**Prompt**
Give back exactly the lines of the data below, starting with the line that has "Find the location" and going on through the line that has "What do you".

**Dataset records**

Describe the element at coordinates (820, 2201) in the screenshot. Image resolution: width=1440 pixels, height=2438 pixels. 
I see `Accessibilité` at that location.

...

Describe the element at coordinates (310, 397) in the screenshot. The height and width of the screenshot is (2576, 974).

---

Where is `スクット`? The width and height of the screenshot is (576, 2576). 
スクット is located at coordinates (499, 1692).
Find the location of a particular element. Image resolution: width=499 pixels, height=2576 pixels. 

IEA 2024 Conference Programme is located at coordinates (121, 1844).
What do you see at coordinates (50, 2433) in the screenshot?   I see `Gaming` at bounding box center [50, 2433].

**Exercise result**
Find the location of a particular element. Image resolution: width=499 pixels, height=2576 pixels. 

IEA 2024 Conference Programme is located at coordinates (121, 1844).
What do you see at coordinates (50, 2433) in the screenshot?   I see `Gaming` at bounding box center [50, 2433].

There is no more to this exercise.